Critics of the mooted reform therefore argue that it does not go far enough and may diffuse moves towards tighter regulation. These include the National Landlords Association (NLA), the UK's largest support group for private landlords. "Redress is important, but it's much more important that letting agents have proper processes for dealing with client money," says NLA chief executive Richard Lambert. Shockingly, many agents still use the rental income from the properties they manage as working capital.

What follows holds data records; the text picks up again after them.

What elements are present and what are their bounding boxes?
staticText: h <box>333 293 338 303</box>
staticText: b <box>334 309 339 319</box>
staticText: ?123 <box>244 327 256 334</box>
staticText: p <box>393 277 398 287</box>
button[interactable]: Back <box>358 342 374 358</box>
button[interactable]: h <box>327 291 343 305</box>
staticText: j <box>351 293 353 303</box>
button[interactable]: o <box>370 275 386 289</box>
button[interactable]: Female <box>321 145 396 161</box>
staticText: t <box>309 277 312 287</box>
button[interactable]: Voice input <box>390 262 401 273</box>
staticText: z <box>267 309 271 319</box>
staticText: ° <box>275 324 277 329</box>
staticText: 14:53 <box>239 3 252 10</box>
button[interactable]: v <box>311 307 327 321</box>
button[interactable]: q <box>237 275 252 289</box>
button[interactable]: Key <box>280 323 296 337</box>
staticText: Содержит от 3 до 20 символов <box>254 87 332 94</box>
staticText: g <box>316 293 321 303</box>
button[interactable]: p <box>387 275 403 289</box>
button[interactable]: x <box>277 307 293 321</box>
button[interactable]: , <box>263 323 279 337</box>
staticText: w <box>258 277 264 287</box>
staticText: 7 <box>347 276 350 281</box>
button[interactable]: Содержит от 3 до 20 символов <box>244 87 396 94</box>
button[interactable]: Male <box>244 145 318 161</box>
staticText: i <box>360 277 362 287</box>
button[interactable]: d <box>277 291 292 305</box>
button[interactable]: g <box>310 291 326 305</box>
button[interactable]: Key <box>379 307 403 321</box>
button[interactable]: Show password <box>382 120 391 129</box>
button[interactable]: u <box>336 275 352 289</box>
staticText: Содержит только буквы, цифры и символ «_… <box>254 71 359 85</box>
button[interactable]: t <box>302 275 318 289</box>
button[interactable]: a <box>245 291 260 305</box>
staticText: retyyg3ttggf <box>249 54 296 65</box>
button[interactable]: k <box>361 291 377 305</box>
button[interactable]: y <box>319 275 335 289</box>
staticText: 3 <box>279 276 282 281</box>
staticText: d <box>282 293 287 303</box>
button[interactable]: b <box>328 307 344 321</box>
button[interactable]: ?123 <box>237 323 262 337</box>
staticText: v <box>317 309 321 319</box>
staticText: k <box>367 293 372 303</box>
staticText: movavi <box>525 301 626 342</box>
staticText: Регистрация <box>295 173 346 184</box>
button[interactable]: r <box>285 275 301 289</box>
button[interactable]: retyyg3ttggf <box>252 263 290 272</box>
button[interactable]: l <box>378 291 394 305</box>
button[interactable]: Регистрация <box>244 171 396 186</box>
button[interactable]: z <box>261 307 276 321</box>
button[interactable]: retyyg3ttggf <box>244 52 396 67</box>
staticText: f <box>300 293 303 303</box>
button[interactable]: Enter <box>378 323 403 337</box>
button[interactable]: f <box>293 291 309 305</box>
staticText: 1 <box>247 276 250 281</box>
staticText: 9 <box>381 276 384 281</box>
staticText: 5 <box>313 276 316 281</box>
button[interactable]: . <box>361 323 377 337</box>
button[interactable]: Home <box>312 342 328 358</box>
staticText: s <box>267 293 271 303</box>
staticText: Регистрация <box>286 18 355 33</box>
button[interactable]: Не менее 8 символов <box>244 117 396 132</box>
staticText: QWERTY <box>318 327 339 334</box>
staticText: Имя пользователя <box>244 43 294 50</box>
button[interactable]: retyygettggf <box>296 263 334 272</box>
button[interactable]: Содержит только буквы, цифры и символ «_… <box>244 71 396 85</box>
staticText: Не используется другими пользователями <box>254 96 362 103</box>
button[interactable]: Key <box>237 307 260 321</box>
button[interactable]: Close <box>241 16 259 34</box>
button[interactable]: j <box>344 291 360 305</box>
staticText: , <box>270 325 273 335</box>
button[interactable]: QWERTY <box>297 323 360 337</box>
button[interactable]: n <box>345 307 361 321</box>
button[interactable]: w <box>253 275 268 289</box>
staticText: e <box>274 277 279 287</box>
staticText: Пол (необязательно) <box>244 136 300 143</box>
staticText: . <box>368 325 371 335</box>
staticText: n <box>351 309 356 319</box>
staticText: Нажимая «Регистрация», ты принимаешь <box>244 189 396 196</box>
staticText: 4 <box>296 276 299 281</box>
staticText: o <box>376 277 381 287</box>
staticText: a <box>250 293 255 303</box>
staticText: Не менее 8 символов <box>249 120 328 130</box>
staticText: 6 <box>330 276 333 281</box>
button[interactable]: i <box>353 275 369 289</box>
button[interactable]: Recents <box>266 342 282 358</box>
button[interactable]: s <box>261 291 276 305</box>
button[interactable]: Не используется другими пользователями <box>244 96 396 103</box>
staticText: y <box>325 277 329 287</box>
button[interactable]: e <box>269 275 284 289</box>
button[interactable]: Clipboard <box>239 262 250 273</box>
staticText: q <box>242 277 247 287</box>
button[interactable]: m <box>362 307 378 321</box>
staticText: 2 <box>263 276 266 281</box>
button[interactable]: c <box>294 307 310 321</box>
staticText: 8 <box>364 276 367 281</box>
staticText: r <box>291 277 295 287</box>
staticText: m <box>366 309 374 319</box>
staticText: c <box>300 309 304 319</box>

There are two explanations for the apparent timidity of the proposed regulation. First, nobody - least of all the Conservative party - wants to be accused of saddling small businesses with more costs. Second, the political impetus behind the amendment came from a desire to protect the country's swelling ranks of private tenants, who now include both young professionals without access to mortgage finance and benefit claimants without access to social housing. The interests of landlords, who have more to gain from tighter financial regulation, were discussed during the House of Lords debate on 6 March - but clearly as a second priority.

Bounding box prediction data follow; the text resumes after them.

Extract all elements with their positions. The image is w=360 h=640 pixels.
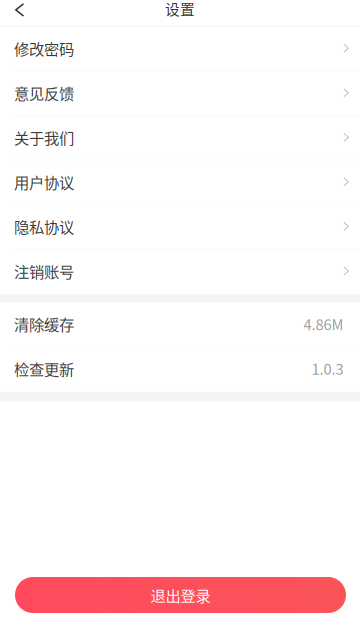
- button[interactable]: 退出登录: [15, 577, 346, 613]
- button[interactable]: 用户协议: [0, 161, 360, 205]
- staticText: 修改密码: [14, 37, 74, 59]
- staticText: 用户协议: [14, 171, 74, 193]
- staticText: 4.86M: [304, 313, 344, 334]
- staticText: 退出登录: [150, 584, 210, 606]
- button[interactable]: 检查更新: [0, 347, 360, 392]
- staticText: 检查更新: [14, 357, 74, 380]
- button[interactable]: Back: [0, 0, 59, 26]
- staticText: 清除缓存: [14, 313, 74, 335]
- button[interactable]: 注销账号: [0, 250, 360, 294]
- staticText: 意见反馈: [14, 82, 74, 104]
- staticText: 隐私协议: [14, 215, 74, 238]
- button[interactable]: 隐私协议: [0, 205, 360, 250]
- staticText: 注销账号: [14, 260, 74, 282]
- button[interactable]: 意见反馈: [0, 72, 360, 116]
- staticText: 设置: [165, 0, 195, 19]
- button[interactable]: 修改密码: [0, 27, 360, 72]
- button[interactable]: 关于我们: [0, 116, 360, 161]
- staticText: 1.0.3: [312, 358, 344, 379]
- button[interactable]: 清除缓存: [0, 303, 360, 347]
- staticText: 关于我们: [14, 126, 74, 148]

An optimistic reading of the amendment is that it is a foot in the door. Landlords may hope that strict processes for dealing with their rental income will follow. A more empowered ombudsman might in time be able to push for a consistent pricing regime akin to the TER in fund management. This would be welcome indeed - agents' lax charging practices were much criticised in a recent Office of Fair Trading report.

But none of these things is guaranteed by the current amendment, which may not even pass into statute. For the moment, therefore, landlords should ignore all talk of regulation and continue to treat letting agents - about 40 per cent of which belong to no professional body - with suspicion. Do the fees seem reasonable, given the services demanded? Is the rental income held in a separate account? How long has the company been around?

Only a third of landlords currently check whether their agent belongs to a professional body, according to Baroness Hayter. Yet pressure from picky landlords will be much more effective than regulation in driving up agent standards. Tenants have limited scope to choose an agent - they choose the property first, then call the agent chosen by the landlord. Politicians can help give directions for reform, but it is landlords who really sit in the driving seat. Over to you.